> PROBLEM REQUIREMENTS
Show every line below where "Start" appears.

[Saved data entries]
┄┄┄┄┄┄
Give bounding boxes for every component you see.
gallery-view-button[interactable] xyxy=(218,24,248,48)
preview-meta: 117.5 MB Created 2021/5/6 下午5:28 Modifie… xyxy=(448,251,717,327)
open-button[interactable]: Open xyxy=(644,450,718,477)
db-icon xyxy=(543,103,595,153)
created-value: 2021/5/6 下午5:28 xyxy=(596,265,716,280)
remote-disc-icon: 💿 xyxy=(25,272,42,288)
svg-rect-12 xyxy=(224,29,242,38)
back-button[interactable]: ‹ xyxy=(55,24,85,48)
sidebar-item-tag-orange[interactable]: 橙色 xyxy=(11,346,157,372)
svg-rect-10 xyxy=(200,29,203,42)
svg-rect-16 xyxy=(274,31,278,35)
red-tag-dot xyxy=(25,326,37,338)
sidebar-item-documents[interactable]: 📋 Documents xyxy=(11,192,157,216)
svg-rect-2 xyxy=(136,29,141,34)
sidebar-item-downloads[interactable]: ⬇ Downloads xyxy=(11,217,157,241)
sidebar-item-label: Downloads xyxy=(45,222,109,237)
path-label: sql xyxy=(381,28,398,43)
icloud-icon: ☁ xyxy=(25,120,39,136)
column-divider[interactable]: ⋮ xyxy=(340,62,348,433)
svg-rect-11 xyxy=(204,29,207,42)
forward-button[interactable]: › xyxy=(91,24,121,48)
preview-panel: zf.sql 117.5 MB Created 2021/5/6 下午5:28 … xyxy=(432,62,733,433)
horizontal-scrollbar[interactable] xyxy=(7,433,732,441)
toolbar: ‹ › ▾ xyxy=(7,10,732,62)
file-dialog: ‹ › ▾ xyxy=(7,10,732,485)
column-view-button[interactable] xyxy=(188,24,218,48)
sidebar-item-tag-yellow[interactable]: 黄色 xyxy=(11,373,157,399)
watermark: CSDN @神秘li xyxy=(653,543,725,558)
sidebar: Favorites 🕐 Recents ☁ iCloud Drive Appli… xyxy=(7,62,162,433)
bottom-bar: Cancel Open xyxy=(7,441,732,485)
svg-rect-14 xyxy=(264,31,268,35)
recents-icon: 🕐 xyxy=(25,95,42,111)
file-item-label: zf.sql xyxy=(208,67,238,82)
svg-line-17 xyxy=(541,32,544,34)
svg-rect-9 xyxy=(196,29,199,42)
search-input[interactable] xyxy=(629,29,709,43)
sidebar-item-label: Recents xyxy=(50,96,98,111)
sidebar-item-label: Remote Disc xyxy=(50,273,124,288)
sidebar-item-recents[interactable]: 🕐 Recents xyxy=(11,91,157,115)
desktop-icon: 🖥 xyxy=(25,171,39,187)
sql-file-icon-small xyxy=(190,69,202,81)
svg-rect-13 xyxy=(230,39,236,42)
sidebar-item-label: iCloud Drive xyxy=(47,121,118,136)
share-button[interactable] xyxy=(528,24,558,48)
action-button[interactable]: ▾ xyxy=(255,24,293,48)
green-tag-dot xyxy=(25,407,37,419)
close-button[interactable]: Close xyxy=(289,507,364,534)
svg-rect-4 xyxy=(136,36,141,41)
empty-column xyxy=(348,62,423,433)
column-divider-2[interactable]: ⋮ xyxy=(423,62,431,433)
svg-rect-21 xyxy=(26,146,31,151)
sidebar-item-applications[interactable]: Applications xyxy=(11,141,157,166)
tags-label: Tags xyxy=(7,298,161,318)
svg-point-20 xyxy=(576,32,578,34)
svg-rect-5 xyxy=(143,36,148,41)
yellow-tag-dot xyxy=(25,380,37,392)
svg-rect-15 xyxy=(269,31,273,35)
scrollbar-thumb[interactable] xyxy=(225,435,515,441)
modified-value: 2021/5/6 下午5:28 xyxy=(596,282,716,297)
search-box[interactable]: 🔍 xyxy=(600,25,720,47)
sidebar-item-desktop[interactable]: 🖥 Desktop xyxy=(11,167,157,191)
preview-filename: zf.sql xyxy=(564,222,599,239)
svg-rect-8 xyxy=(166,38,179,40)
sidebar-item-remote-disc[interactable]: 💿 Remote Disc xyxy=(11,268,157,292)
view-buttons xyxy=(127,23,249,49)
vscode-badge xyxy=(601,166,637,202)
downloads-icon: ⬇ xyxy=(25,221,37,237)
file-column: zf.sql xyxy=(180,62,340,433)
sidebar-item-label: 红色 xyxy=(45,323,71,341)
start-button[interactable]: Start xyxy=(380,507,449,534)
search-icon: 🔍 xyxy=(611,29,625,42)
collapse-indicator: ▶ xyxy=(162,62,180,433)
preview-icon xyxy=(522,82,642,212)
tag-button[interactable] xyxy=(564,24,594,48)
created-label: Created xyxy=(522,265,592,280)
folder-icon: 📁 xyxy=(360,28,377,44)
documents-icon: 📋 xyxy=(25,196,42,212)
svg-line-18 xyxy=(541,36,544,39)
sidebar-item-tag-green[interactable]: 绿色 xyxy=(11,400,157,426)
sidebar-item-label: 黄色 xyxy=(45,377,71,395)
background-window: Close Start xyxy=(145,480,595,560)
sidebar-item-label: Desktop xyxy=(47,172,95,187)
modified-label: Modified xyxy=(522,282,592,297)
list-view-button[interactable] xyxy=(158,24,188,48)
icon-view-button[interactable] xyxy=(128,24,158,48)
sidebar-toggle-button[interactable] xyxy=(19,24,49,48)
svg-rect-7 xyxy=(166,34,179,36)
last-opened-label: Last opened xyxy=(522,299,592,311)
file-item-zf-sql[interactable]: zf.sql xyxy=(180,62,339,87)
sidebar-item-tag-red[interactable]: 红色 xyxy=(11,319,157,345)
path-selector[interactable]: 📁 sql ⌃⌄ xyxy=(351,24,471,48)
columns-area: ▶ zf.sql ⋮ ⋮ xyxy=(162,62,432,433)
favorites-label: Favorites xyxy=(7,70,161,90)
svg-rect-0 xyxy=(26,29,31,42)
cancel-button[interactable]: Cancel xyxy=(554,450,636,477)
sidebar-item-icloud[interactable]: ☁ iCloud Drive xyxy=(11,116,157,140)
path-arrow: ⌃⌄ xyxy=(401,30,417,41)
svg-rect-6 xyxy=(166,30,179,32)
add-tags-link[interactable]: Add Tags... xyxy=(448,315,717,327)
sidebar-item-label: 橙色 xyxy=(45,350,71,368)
┄┄┄┄┄┄
> EXERCISE RESULT
start-button[interactable]: Start xyxy=(380,507,449,534)
background-window: Close Start xyxy=(145,480,595,560)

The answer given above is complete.